● **What to do**: Could you retype the entries exactly as they are?

Records from a data source
_ _ _ _ _

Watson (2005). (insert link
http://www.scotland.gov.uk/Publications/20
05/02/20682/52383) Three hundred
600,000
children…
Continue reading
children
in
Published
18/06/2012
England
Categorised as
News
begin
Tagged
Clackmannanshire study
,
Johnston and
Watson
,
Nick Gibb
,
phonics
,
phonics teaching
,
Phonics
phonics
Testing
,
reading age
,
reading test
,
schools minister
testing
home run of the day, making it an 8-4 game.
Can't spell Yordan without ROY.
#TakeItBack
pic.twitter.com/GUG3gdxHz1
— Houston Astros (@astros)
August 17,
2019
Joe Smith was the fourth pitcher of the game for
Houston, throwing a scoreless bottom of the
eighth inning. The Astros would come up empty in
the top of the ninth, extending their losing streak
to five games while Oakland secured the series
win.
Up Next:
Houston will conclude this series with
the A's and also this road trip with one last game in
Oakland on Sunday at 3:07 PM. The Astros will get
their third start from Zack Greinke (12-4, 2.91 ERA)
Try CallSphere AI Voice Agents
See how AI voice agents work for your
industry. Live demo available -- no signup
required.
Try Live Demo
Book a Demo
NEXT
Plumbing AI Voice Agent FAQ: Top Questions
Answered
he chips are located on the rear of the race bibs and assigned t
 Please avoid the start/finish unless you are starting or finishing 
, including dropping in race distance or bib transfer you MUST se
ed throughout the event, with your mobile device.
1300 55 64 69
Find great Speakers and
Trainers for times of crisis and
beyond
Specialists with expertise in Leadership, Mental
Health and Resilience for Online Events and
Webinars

_ _ _ _ _

● **Exercise output**:
Watson (2005). (insert link
http://www.scotland.gov.uk/Publications/20
05/02/20682/52383) Three hundred
600,000
children…
Continue reading
children
in
Published
18/06/2012
England
Categorised as
News
begin
Tagged
Clackmannanshire study
,
Johnston and
Watson
,
Nick Gibb
,
phonics
,
phonics teaching
,
Phonics
phonics
Testing
,
reading age
,
reading test
,
schools minister
testing
home run of the day, making it an 8-4 game.
Can't spell Yordan without ROY.
#TakeItBack
pic.twitter.com/GUG3gdxHz1
— Houston Astros (@astros)
August 17,
2019
Joe Smith was the fourth pitcher of the game for
Houston, throwing a scoreless bottom of the
eighth inning. The Astros would come up empty in
the top of the ninth, extending their losing streak
to five games while Oakland secured the series
win.
Up Next:
Houston will conclude this series with
the A's and also this road trip with one last game in
Oakland on Sunday at 3:07 PM. The Astros will get
their third start from Zack Greinke (12-4, 2.91 ERA)
Try CallSphere AI Voice Agents
See how AI voice agents work for your
industry. Live demo available -- no signup
required.
Try Live Demo
Book a Demo
NEXT
Plumbing AI Voice Agent FAQ: Top Questions
Answered
he chips are located on the rear of the race bibs and assigned t
 Please avoid the start/finish unless you are starting or finishing 
, including dropping in race distance or bib transfer you MUST se
ed throughout the event, with your mobile device.
1300 55 64 69
Find great Speakers and
Trainers for times of crisis and
beyond
Specialists with expertise in Leadership, Mental
Health and Resilience for Online Events and
Webinars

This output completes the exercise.